それって、改めて考えると絶望的に難しいことに気付いた。
まず、お金がない。これでは部屋を借りれない。
部屋も何もないような状態では、就職活動を行うことも通常はできない。まさか、地べたで寝起きして出社するわけにもいかないだろう。あと、そもそも「部屋すらないような状態です」と言ったら、面接の時に落とされる……。
まともな就職活動を行っていくためにも住居は必要で、どんな汚くて狭い部屋でも、王都なら借りるのに月に銀貨三枚はいるだろう。契約時に必要なもろもろの費用を考えたら、銀貨十枚は最低でもないと何もはじめられない。
銀貨十枚を住居もない人間が稼ぐとなると、何時間かかるのか……。
バイトで時給が小銅貨八枚や九枚として……一日八時間働いて、貯金できる額が食費を除いてせいぜい銅貨五枚とか六枚……。休みの日も入れて、ひと月はかかるよな……。
で、さすがに友達だったとはいえ、ひと月もソントにこの家にいてもらうわけにはいかない。俺の一人暮らしならいいけど、女子のほうが多い環境だ。セルリアとメアリの二人も余計な気をつかうだろう。
だいたい、そうなる前に年末がやってくる。となると、俺も実家に帰るわけだし、またややこしいことになるぞ……。
今後のことで頭を抱えていたら、セルリアがお茶を入れて持ってきてくれた。
「わたくしでしたら、あのソントという方がいてもかまいませんわよ。ご主人様のご学友なわけですし」
「ありがとう、セルリア。でも、そのセルリアのやさしさがあるからこそ、この状態は続けられない……」
これじゃ、セルリアのやさしさにつけ込む形になってしまう。
そこに風呂上がりのソントがやってきた。
風呂でさっぱりしたのか、くたびれた雰囲気もかなり抜けていた。これなら王都でナンパして成功するかはわからないけど、バイトの面接に行って通るぐらいのことは問題ないだろう。
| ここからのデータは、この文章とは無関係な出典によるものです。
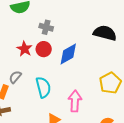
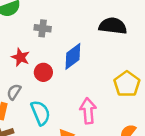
red circle: (44, 49) -> (43, 72), moved
cyan semicircle: (43, 87) -> (41, 113), moved

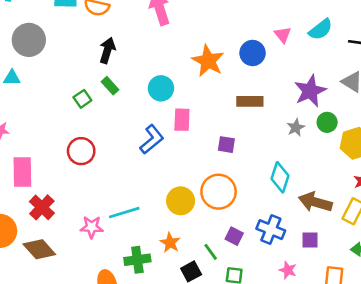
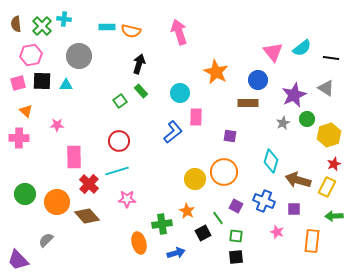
pink triangle: (283, 35) -> (273, 52), size x1.5
blue circle: (253, 53) -> (258, 80), moved
cyan line: (124, 213) -> (117, 171), moved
「ほんとに迷惑かけたね……。でも、おかげでほっとしたよ。この数日、生きた心地がしなかったんだ……」
ソントの言葉は純粋な本心だろう。住む場所も食べるものもなくて、堂々としていたら、逆に怖い。
「明日から、すぐにバイトを探して、ここから出ていけるようにするよ。どれだけお礼を言っていいかわからない」
卒業してから一年足らず。俺はちゃんとした家に暮らしていて、それなりに給料ももらっている。
一方で、ソントのほうは住む場所まで失ってしまった。
一年前は同じ学生だったものが、まさかここまで境遇が変わってしまうなんて、不気味ですらある。
だからこそ、せめてソントをもう少し人並みに戻したかった。
「バイト探しはしてもらうとして、もっとお前の話、詳しく教えてくれないか? バイトも転々としてて続かなかったら、お金も尽きたんだろ。なんで続かなかったんだ?」
それがすぐ辞めてしまう性格によるものだとしたら、びしっと言ってやるつもりだった。無論、ブラックバイトを続ける必要はないけど、楽しさしかないバイトなんてものもないだろうから、我慢しなきゃならない局面もある。
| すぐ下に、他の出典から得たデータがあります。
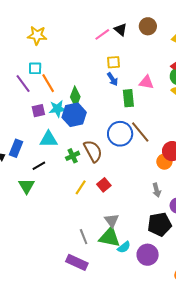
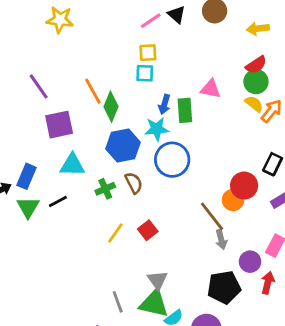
yellow square: (114, 62) -> (148, 53), moved
cyan square: (35, 68) -> (145, 73), moved
blue arrow: (112, 79) -> (164, 104), moved, turned 48
orange line: (48, 83) -> (93, 91), moved
cyan star: (58, 109) -> (157, 129), moved
purple square: (38, 111) -> (59, 125), size x1.5
blue hexagon: (74, 115) -> (123, 146), moved
brown line: (140, 132) -> (212, 216), moved
brown semicircle: (93, 151) -> (134, 183), size x0.7
green triangle: (27, 186) -> (28, 207), moved

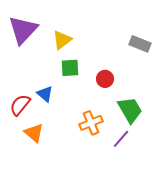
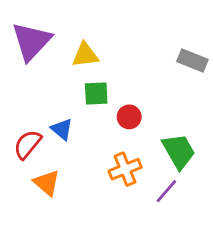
yellow triangle: (62, 40) -> (85, 55), turned 30
red circle: (105, 79) -> (129, 117), moved

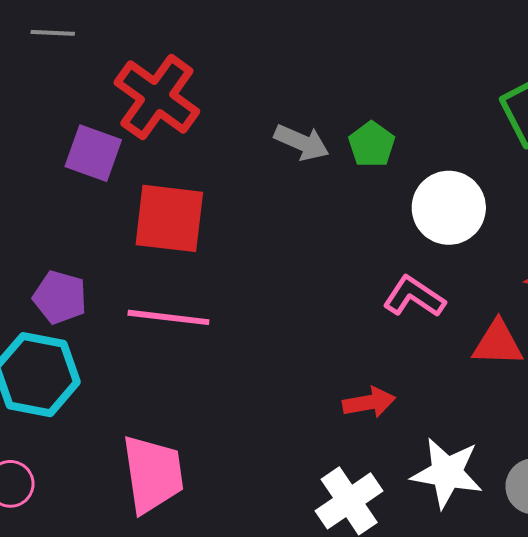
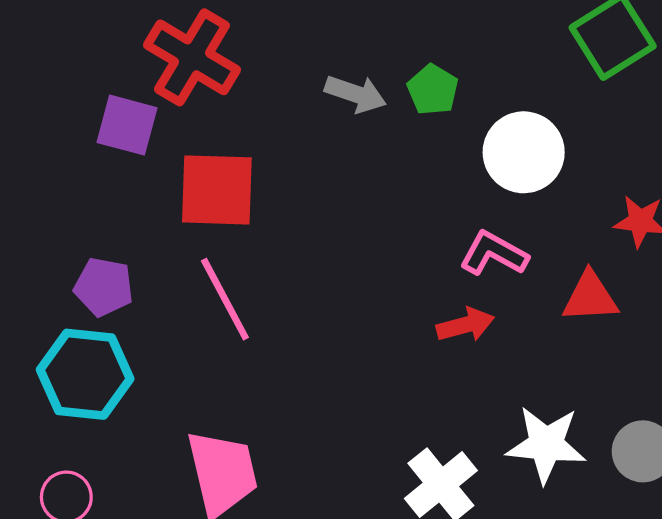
pink line: (168, 317) -> (225, 299), turned 60
red arrow: (369, 402) -> (465, 325), moved

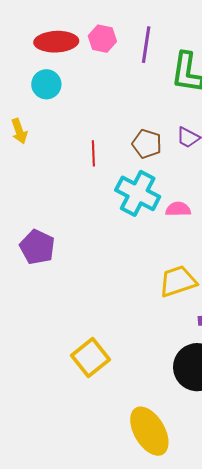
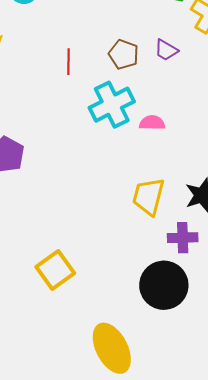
cyan cross: (138, 193) -> (112, 105), turned 33
yellow trapezoid: (178, 281) -> (148, 196), turned -60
「ええと、まず白魔法の日雇いで頭数が必要なところに登録してすぐに終わりになって……次が白魔法の事業のヘルプでこれも十日で……。あと、工事現場で白魔法の防御結界を張るバイトでこれは五日で終わったかな……」
どんどんバイトの名前が出てきた。そして、どれもこれも異常に期間が短い!
「どうなってるんだ……? お前、すぐに辞めてないか……?」
ソントはうつむいて視線をそらしてしまった。
「そういうつもりはないんだけど……」
ううむ……。思った以上に厄介かもしれないな……。
そりゃ、こんなに頻繁にバイトを変わってたら、次のバイトが決まるまでの期間、収入が発生しないから貧乏にもなる。家賃が払えない事態だって起きるだろう。
何が根本的な問題なんだろう?
今月末からコミカライズ、スタートします! お待ちください!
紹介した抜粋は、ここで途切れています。